Da Great Resignation a “Great Choice”
Alla fine si ritorna e si riparte da lì: il mismatch, il disallineamento fra domanda e offerta di lavoro e le difficoltà di reperimento (a maggio le imprese cercano ancora 460mila profili con difficoltà di trovarli salita al 40%) scontano sempre le stesse variabili di partenza: s alari troppo bassi ed eccessivo uso di contratti a termine. Due giovani su tre (il 65%) indicano il primo come ostacolo reale a entrare nel mondo del lavoro (il 73% tra gli over 50, il 61% tra gli under 30). Quasi la metà, il 49% (il 56% tra gli over 50, il 44% tra gli under 30), invece dice che è anche per via della precarietà del lavoro offerto.
C’è però un 35% (41% tra gli over 50, 29% tra gli under 30) che ritiene che le persone non sappiano adattarsi e rinuncino per cercare il lavoro ideale.
Questa è la prima fotografia degli due report «FragiIItalia» di Ipsos e dell’Area studi Legacoop e dell’Osservatorio HR del Polimi. Ma salario e incertezza sono solo i primi due bisogni “igienici” che possono rendere, più o meno, attrattivo un posto di lavoro. Ma tutti gli osservatori e gli analisti, guardando alle Direzioni HR delle imprese, non hanno dubbi: si tratta di una nuova occasione per le imprese, se sono capaci e pronti potranno trasformare il fenomeno delle grandi dimissioni da Great Resignation a “Great Choice”. Mariano Corso, responsabile scientifico dell’Osservatorio HR Innovation Practice del Politecnico di Milano analizza questo fenomeno che riguarda direttamente le persone, ma ribaltando il punto di vista, guardandola cioé con lo sguardo dell’impresa. Ecco in che modo.
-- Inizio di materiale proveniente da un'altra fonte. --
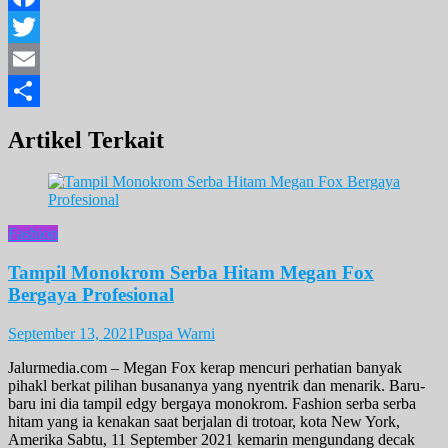
Facebook
Twitter
Email
Share
Artikel Terkait
Fashion
Tampil Monokrom Serba Hitam Megan Fox
Bergaya Profesional
September 13, 2021
Puspa Warni
Jalurmedia.com – Megan Fox kerap mencuri perhatian banyak
pihakl berkat pilihan busananya yang nyentrik dan menarik. Baru-
baru ini dia tampil edgy bergaya monokrom. Fashion serba serba
hitam yang ia kenakan saat berjalan di trotoar, kota New York,
Amerika Sabtu, 11 September 2021 kemarin mengundang decak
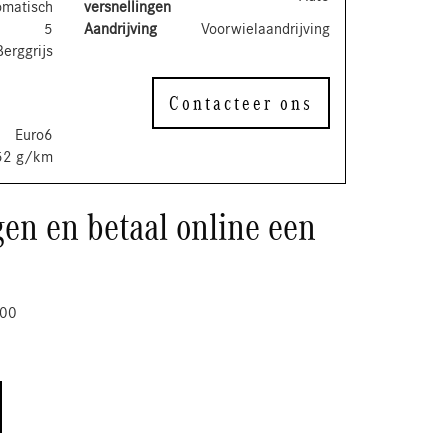
omatisch
versnellingen
5
Aandrijving
Voorwielaandrijving
Berggrijs
Contacteer ons
Euro6
52 g/km
en en betaal online een
.00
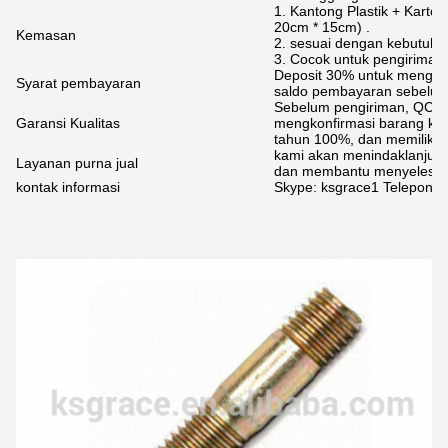
1. Kantong Plastik + Karton
20cm * 15cm) .
Kemasan
2. sesuai dengan kebutuha
3. Cocok untuk pengiriman 
Deposit 30% untuk mengko
Syarat pembayaran
saldo pembayaran sebelum
Sebelum pengiriman, QC a
Garansi Kualitas
mengkonfirmasi barang ka
tahun 100%, dan memiliki g
kami akan menindaklanjuti
Layanan purna jual
dan membantu menyelesaik
kontak informasi
Skype: ksgrace1 Telepon:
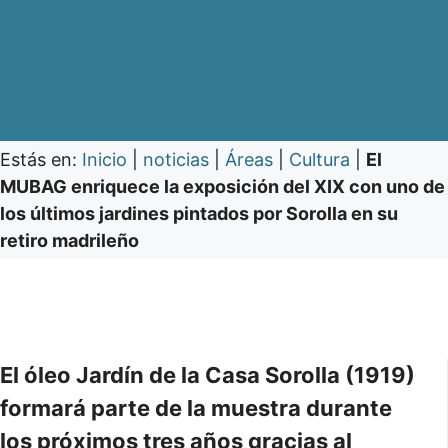
Estás en:
Inicio
|
noticias
|
Áreas
|
Cultura
|
El
MUBAG enriquece la exposición del XIX con uno de
los últimos jardines pintados por Sorolla en su
retiro madrileño
El óleo Jardín de la Casa Sorolla (1919)
formará parte de la muestra durante
los próximos tres años gracias al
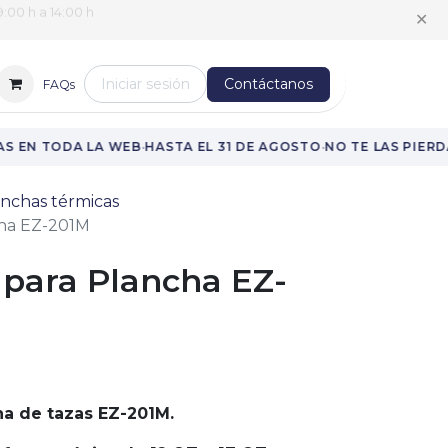
:00 h a 14:00 h
✕
Iniciar sesión
Contáctanos
FAQs
·
·
 EN TODA LA WEB
HASTA EL 31 DE AGOSTO
NO TE LAS PIERDA
nchas térmicas
cha EZ-201M
 para Plancha EZ-
ha de tazas EZ-201M.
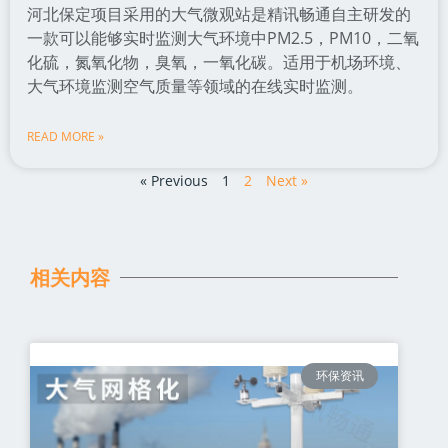
河北保定项目采用的大气微观站是精讯畅通自主研发的
一款可以能够实时监测大气环境中PM2.5，PM10，二氧
化硫，氮氧化物，臭氧，一氧化碳。适用于机场环境、
大气环境监测空气质量等领域的在线实时监测。
READ MORE »
« Previous
1
2
Next »
相关内容
环保资讯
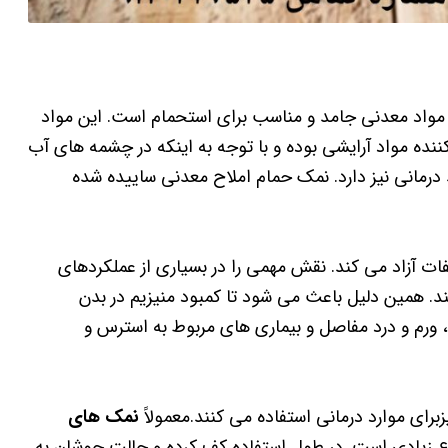
 مواد معدنی جامد و مناسب برای استحمام است. این مواد
ده مواد آرایشی بوده و با توجه به اینکه در چشمه های آب
رمانی نیز دارد. نمک حمام املاح معدنی ساییده شده
 آزاد می کند. نقش مهمی را در بسیاری از عملکردهای
د. همین دلیل باعث می شود تا کمبود منیزیم در بدن
 ورم و درد مفاصل و بیماری های مربوط به استرس و
رای موارد درمانی استفاده می کنند.معمولاً
نمک های
ع زیادی است. در طول استفاده کف کرده و حالت جوشان به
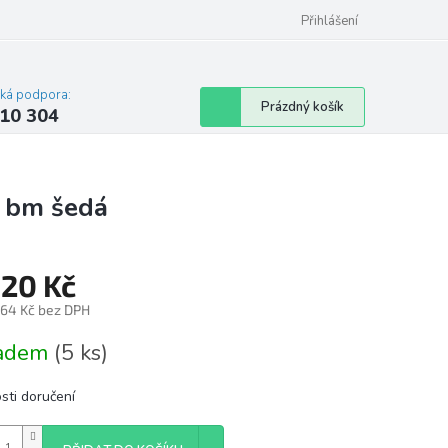
Přihlášení
cká podpora:
Nákupní
Prázdný košík
10 304
košík
0 bm šedá
520 Kč
,64 Kč bez DPH
á
ladem
(5 ks)
sti doručení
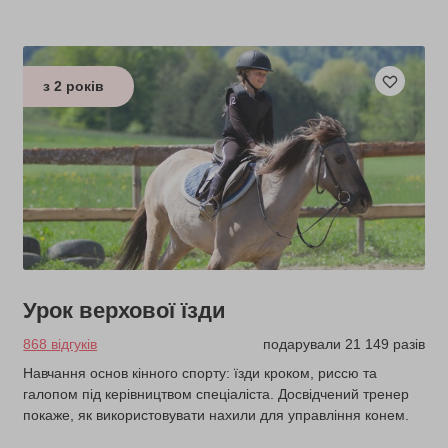
з 2 років
Урок верхової їзди
868 відгуків
подарували 21 149 разів
Навчання основ кінного спорту: їзди кроком, риссю та
галопом під керівництвом спеціаліста. Досвідчений тренер
покаже, як використовувати нахили для управління конем.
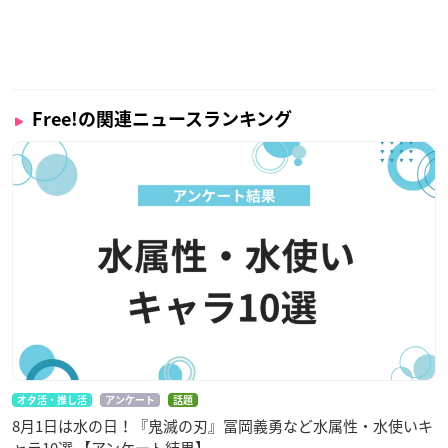
Free!の関連ニュースランキング
オタ活・推し活
アンケート
話題
8月1日は水の日！『鬼滅の刃』冨岡義勇など水属性・水使いキ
«Non chiamatele grandi dimissioni, ma grandi scelte. Questa crisi sul mercato del lavoro è innanzitutto una crisi di attrattività e di engagement - spiega Corso -. Le imprese tradizionali italiane faticano ad attrarre e trattenere talenti, rispetto ad aziende di altri Paesi, ma anche a startup che pure raramente offrono condizioni di sicurezza ed equilibrio vita e lavoro migliori. Le retribuzioni e le prospettive di carriera c’entrano, ma non sono davvero il centro del problema. A pesare - sottolinea ancora Corso - c’è una gran voglia di coinvolgimento decisionale, di autonomia, di senso della propria vita, di benessere e spazio per le proprie passioni».
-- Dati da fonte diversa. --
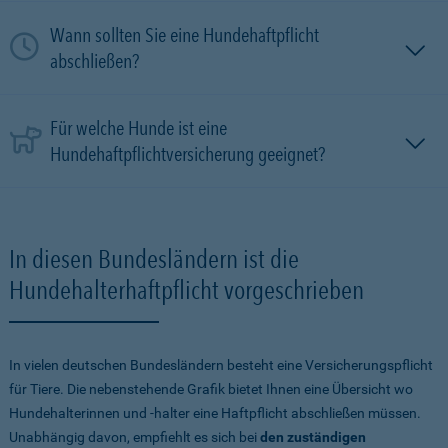
Wann sollten Sie eine Hundehaftpflicht
abschließen?
Für welche Hunde ist eine
Hundehaftpflichtversicherung geeignet?
In diesen Bundesländern ist die
Hundehalterhaftpflicht vorgeschrieben
In vielen deutschen Bundesländern besteht eine Versicherungspflicht
für Tiere. Die nebenstehende Grafik bietet Ihnen eine Übersicht wo
Hundehalterinnen und -halter eine Haftpflicht abschließen müssen.
Unabhängig davon, empfiehlt es sich bei
den zuständigen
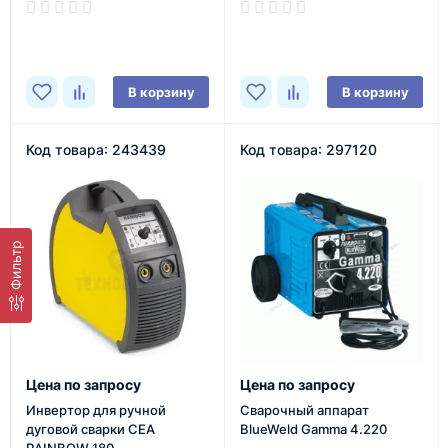
В наличии
В наличии
В корзину
В корзину
Код товара: 243439
Код товара: 297120
Фильтр
Цена по запросу
Цена по запросу
Инвертор для ручной
Сварочный аппарат
дуговой сварки CEA
BlueWeld Gamma 4.220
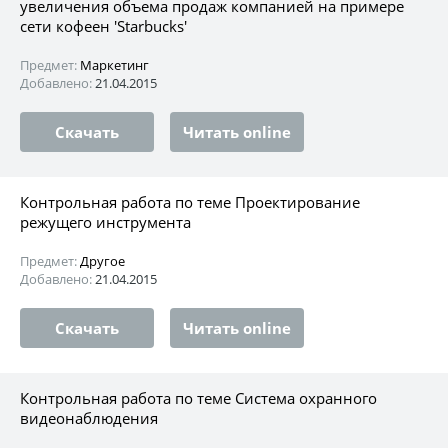
увеличения объема продаж компанией на примере
сети кофеен 'Starbucks'
Предмет:
Маркетинг
Добавлено:
21.04.2015
Скачать
Читать online
Контрольная работа по теме Проектирование
режущего инструмента
Предмет:
Другое
Добавлено:
21.04.2015
Скачать
Читать online
Контрольная работа по теме Система охранного
видеонаблюдения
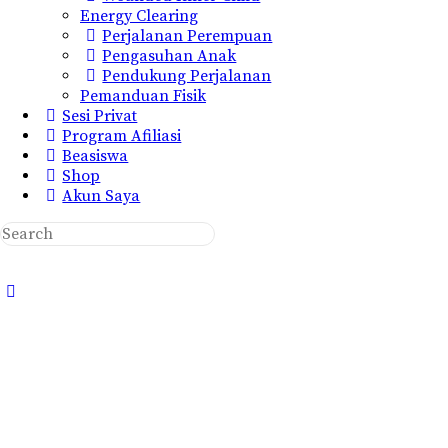
Energy Clearing
Perjalanan Perempuan
Pengasuhan Anak
Pendukung Perjalanan
Pemanduan Fisik
Sesi Privat
Program Afiliasi
Beasiswa
Shop
Akun Saya
Search
for:
Close
search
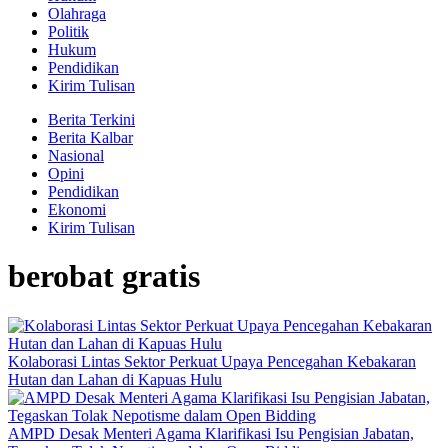
Olahraga
Politik
Hukum
Pendidikan
Kirim Tulisan
Berita Terkini
Berita Kalbar
Nasional
Opini
Pendidikan
Ekonomi
Kirim Tulisan
berobat gratis
Kolaborasi Lintas Sektor Perkuat Upaya Pencegahan Kebakaran
Hutan dan Lahan di Kapuas Hulu
AMPD Desak Menteri Agama Klarifikasi Isu Pengisian Jabatan,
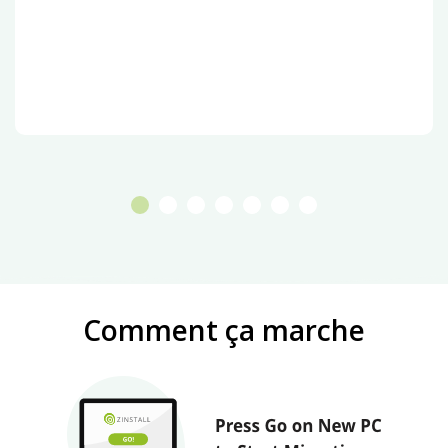
Comment ça marche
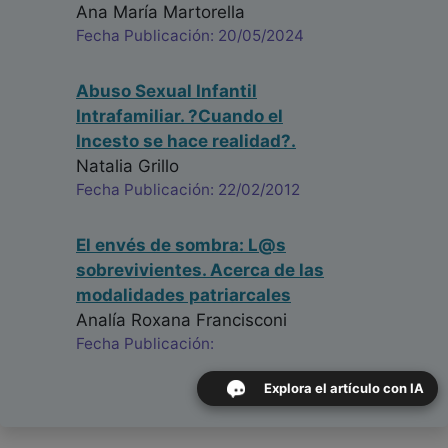
Ana María Martorella
Fecha Publicación: 20/05/2024
Abuso Sexual Infantil
Intrafamiliar. ?Cuando el
Incesto se hace realidad?.
Natalia Grillo
Fecha Publicación: 22/02/2012
El envés de sombra: L@s
sobrevivientes. Acerca de las
modalidades patriarcales
Analía Roxana Francisconi
Fecha Publicación:
Explora el artículo con IA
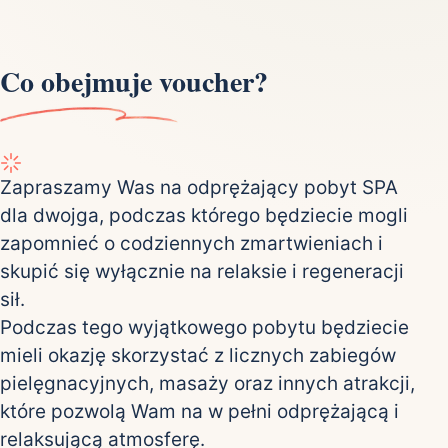
Co obejmuje voucher?
Zapraszamy Was na odprężający pobyt SPA
dla dwojga, podczas którego będziecie mogli
zapomnieć o codziennych zmartwieniach i
skupić się wyłącznie na relaksie i regeneracji
sił.
Podczas tego wyjątkowego pobytu będziecie
mieli okazję skorzystać z licznych zabiegów
pielęgnacyjnych, masaży oraz innych atrakcji,
które pozwolą Wam na w pełni odprężającą i
relaksującą atmosferę.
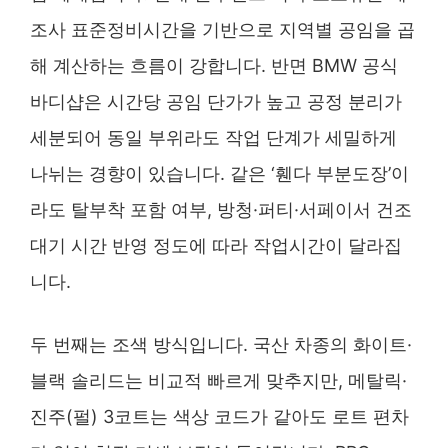
조사 표준정비시간을 기반으로 지역별 공임을 곱
해 계산하는 흐름이 강합니다. 반면 BMW 공식
바디샵은 시간당 공임 단가가 높고 공정 분리가
세분되어 동일 부위라도 작업 단계가 세밀하게
나뉘는 경향이 있습니다. 같은 ‘휀다 부분도장’이
라도 탈부착 포함 여부, 방청·퍼티·서페이서 건조
대기 시간 반영 정도에 따라 작업시간이 달라집
니다.
두 번째는 조색 방식입니다. 국산 차종의 화이트·
블랙 솔리드는 비교적 빠르게 맞추지만, 메탈릭·
진주(펄) 3코트는 색상 코드가 같아도 로트 편차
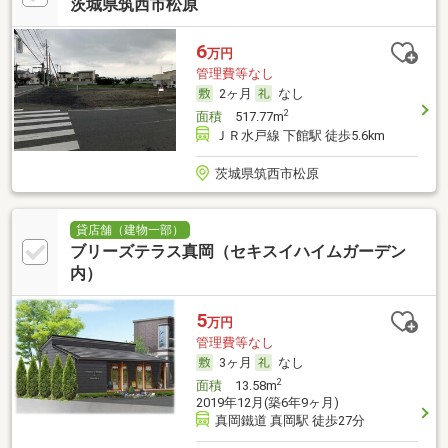
茨城県筑西市松原
6
万円
管理費等なし
2ヶ月
なし
2
面積
517.77m
ＪＲ水戸線 下館駅 徒歩5.6km
茨城県筑西市松原
貸店舗（建物一部）
ブリーズテラス真岡（セキスイハイムガーデン
内）
5
万円
管理費等なし
3ヶ月
なし
2
面積
13.58m
2019年12月(築6年9ヶ月)
真岡鐵道 真岡駅 徒歩27分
Intanto, il grande fenomeno delle dimissioni incombe, non più solo sugli Usa, ma ormai anche da noi, Europa e Italia, sta tracciando il perimetro di ciò che sempre più per le diverse dinamiche e caratteristiche, sono i «nuovi mondi del lavoro», con i quali bisogna fare i conti e dove oltre la metà degli occupati (53%) sta già cercando una nuova sistemazione, il 29% lo sta facendo attivamente, ma che sale al 38% nella fascia fra i 25-34 anni.
Group Ceo di Randstad
Il nuovo rapporto Randstad Workmonitor sul primo semestre 2022 rilancia così come preoccupante anche per l’Italia il fenomeno della great resignation (le grandi dimissioni), termometro principe di un forte malessere fra i lavoratori del post-Covid. Fenomeno con una portata finora forse sottovalutata, visto che l’Italia è balzata al terzo posto nel mondo in questa classifica: oggi per un lavoratore che si dimette, altri nove sono pronti a farlo.
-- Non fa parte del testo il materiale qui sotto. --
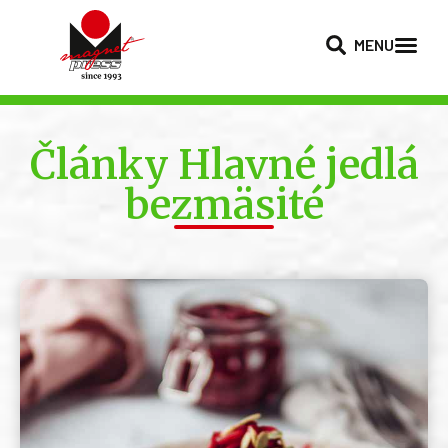
MENU
Články Hlavné jedlá
bezmäsité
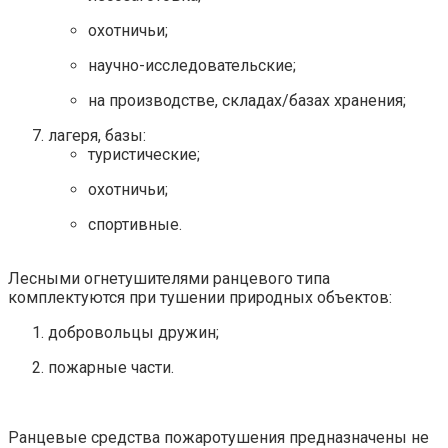
охотничьи;
научно-исследовательские;
на производстве, складах/базах хранения;
лагеря, базы:
туристические;
охотничьи;
спортивные.
Лесными огнетушителями ранцевого типа
комплектуются при тушении природных объектов:
добровольцы дружин;
пожарные части.
Ранцевые средства пожаротушения предназначены не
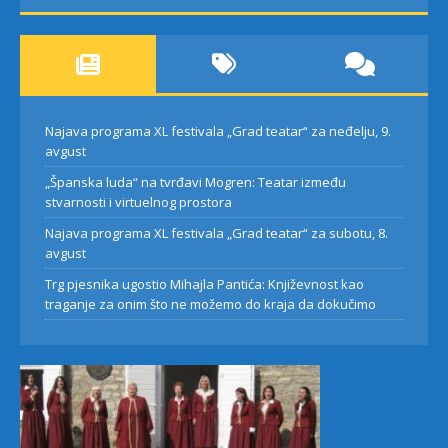
Najava programa XL festivala „Grad teatar“ za neđelju, 9.
avgust
„Španska luda“ na tvrđavi Mogren: Teatar između
stvarnosti i virtuelnog prostora
Najava programa XL festivala „Grad teatar“ za subotu, 8.
avgust
Trg pjesnika ugostio Mihajla Pantića: Književnost kao
traganje za onim što ne možemo do kraja da dokučimo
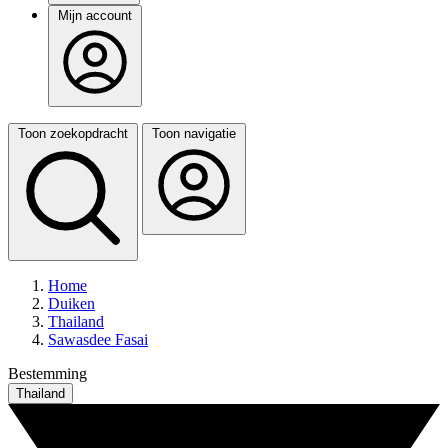
Mijn account
Toon zoekopdracht
Toon navigatie
Home
Duiken
Thailand
Sawasdee Fasai
Bestemming
Thailand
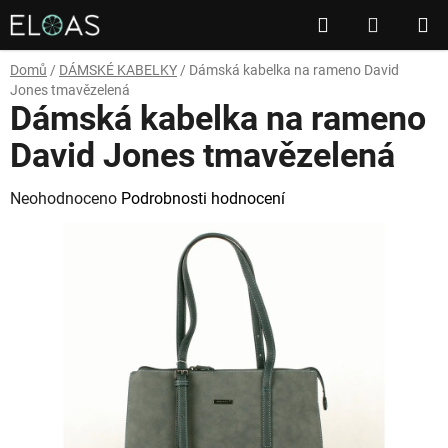
Přejít
Hledat
NÁKUP
na
obsah
KOŠÍK
Domů
/
DÁMSKÉ KABELKY
/
Dámská kabelka na rameno David
Jones tmavězelená
Dámská kabelka na rameno
David Jones tmavězelená
Průměrné
Neohodnoceno
Podrobnosti hodnocení
hodnocení
produktu
je
0,0
z
5
hvězdiček.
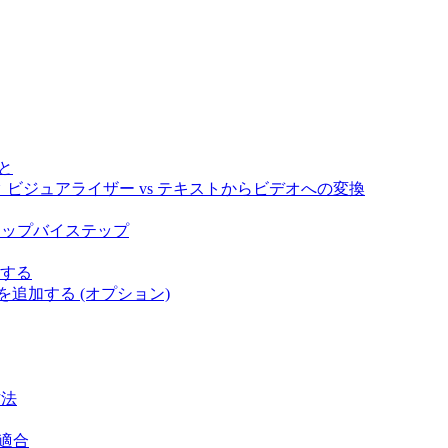
と
ック ビジュアライザー vs テキストからビデオへの変換
ステップバイステップ
択する
を追加する (オプション)
方法
の適合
«Si denuncia un disallineamento diffuso – spiega Marco Ceresa, Group Ceo di Randstad – soprattutto sui valori di riferimento, con una richiesta di maggiore flessibilità, orari e smart working, e la frustrazione per un mancato sviluppo professionale». Così, se il Workmonitor indica che quasi uno su due è già in atto per cambiare impresa, un ulteriore 24% dei dipendenti «lo farà a breve», con un’incidenza più alta sempre tra le fasce giovanili.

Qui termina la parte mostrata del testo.